Sunday, May 24, 2020

LOCK DOWN THEATER NIGHT 15

Two years before Woodstock, in July of 1967, there was the Monterey International Pop Festival. It featured Jimi Hendrix, the Who, Janis Joplin, Otis Redding, the Mamas and Papas, Jefferson Airplane, Eric Burdon and the Animals, Booker T and the MGs,the Byrds, Country Joe and the Fish and a mess of others (see the Wikipedia page for the complete set lists). I ran into a YouTube link titled "1967 Music Festival Video Concert" with the poster for the festival used in the thumbnail. The video title may have been deliberately vague so the video wouldn't be taken down, as it appears to have a big part of the film.

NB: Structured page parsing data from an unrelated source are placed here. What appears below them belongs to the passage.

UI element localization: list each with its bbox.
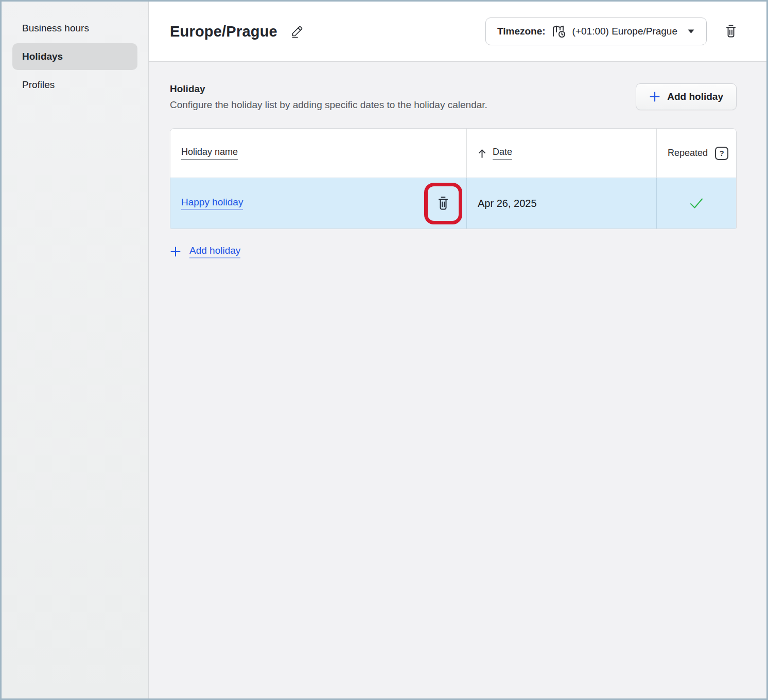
repeated-cell (657, 178, 736, 229)
help-icon[interactable]: ? (715, 147, 728, 160)
plus-icon (649, 91, 660, 102)
table-header: Holiday name Date Repeated ? (170, 129, 736, 178)
add-holiday-link-label: Add holiday (189, 245, 240, 258)
column-header-date: Date (467, 129, 657, 178)
add-holiday-link[interactable]: Add holiday (170, 245, 240, 258)
table-row: Happy holiday (170, 178, 736, 229)
section-title: Holiday (170, 83, 487, 95)
main-panel: Europe/Prague Timezone: (149, 2, 766, 698)
column-header-repeated: Repeated ? (657, 129, 736, 178)
app-window: Business hours Holidays Profiles Europe/… (0, 0, 768, 700)
plus-icon (170, 246, 181, 257)
map-clock-icon (551, 24, 567, 39)
trash-icon (724, 24, 738, 39)
holiday-section: Holiday Configure the holiday list by ad… (149, 62, 766, 698)
delete-holiday-button[interactable] (435, 195, 451, 212)
timezone-dropdown[interactable]: Timezone: (+01:00) Europe/Prague (485, 18, 707, 45)
holiday-table: Holiday name Date Repeated ? (170, 128, 737, 229)
pencil-icon (290, 24, 304, 39)
holiday-date-cell: Apr 26, 2025 (467, 178, 657, 229)
page-title: Europe/Prague (170, 23, 277, 40)
sidebar: Business hours Holidays Profiles (2, 2, 149, 698)
sidebar-item-profiles[interactable]: Profiles (12, 72, 137, 98)
trash-icon (437, 196, 450, 211)
timezone-label: Timezone: (497, 26, 546, 37)
column-repeated-label: Repeated (668, 148, 708, 159)
check-icon (688, 197, 705, 209)
sort-ascending-icon (478, 148, 486, 159)
delete-schedule-button[interactable] (722, 22, 740, 41)
column-date-label[interactable]: Date (493, 147, 512, 160)
holiday-name-link[interactable]: Happy holiday (181, 197, 243, 210)
annotation-highlight-box (424, 183, 462, 224)
sidebar-item-holidays[interactable]: Holidays (12, 43, 137, 70)
edit-title-button[interactable] (288, 22, 306, 41)
add-holiday-button-label: Add holiday (667, 91, 723, 102)
column-holiday-name-label[interactable]: Holiday name (181, 147, 238, 160)
timezone-value: (+01:00) Europe/Prague (572, 26, 677, 37)
sidebar-item-business-hours[interactable]: Business hours (12, 15, 137, 42)
holiday-name-cell: Happy holiday (170, 178, 467, 229)
section-description: Configure the holiday list by adding spe… (170, 99, 487, 111)
add-holiday-button[interactable]: Add holiday (636, 83, 737, 110)
chevron-down-icon (687, 29, 695, 34)
column-header-holiday-name: Holiday name (170, 129, 467, 178)
section-head: Holiday Configure the holiday list by ad… (170, 83, 737, 111)
topbar: Europe/Prague Timezone: (149, 2, 766, 62)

It's been years since I've seen the entire film, and I haven't sat through the entire video yet, but it's two hours and nearly all the footage I did watch (jumping from place to place for about an hour) was from the film, and worth watching. Before viewing any of the video, I tried to remember the performances that were particularly good. The Who, Hendrix, Otis Redding, and Janis Joplin were all really good, but I had a hard time thinking of who else was in it. It's been years since I've seen the entire film, and even if some of this two hour video is from other sources I don't care. I'm going to watch the whole thing regardless. Besides the four acts above and a good deal of others, the big reason is because the video dealt me one big fat surprise.  A band I'd always thought of as just an over-produced pop vocal group were actually a well-tuned live act. The Association's "Along Comes Mary" on record is just them singing backed by studio musicians. It was the only version I'd ever heard. To see them do it live makes me sorry I dismissed them a thousand years ago. The vid directly below is the festival movie. There's a link to the Association segment below.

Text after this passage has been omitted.